# Data
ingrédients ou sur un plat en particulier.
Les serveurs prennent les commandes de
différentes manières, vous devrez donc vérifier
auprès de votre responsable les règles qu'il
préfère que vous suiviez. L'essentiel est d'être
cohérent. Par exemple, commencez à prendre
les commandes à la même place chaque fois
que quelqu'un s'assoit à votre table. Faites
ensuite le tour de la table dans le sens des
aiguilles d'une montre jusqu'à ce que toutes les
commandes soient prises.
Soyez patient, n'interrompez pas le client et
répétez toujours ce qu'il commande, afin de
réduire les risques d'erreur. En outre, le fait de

# Assignment
Your answer must consist only of the lines from the one with "les commandes à la même place chaque fois" through the final line of the entries, each retyped exactly.

# The answer
les commandes à la même place chaque fois
que quelqu'un s'assoit à votre table. Faites
ensuite le tour de la table dans le sens des
aiguilles d'une montre jusqu'à ce que toutes les
commandes soient prises.
Soyez patient, n'interrompez pas le client et
répétez toujours ce qu'il commande, afin de
réduire les risques d'erreur. En outre, le fait de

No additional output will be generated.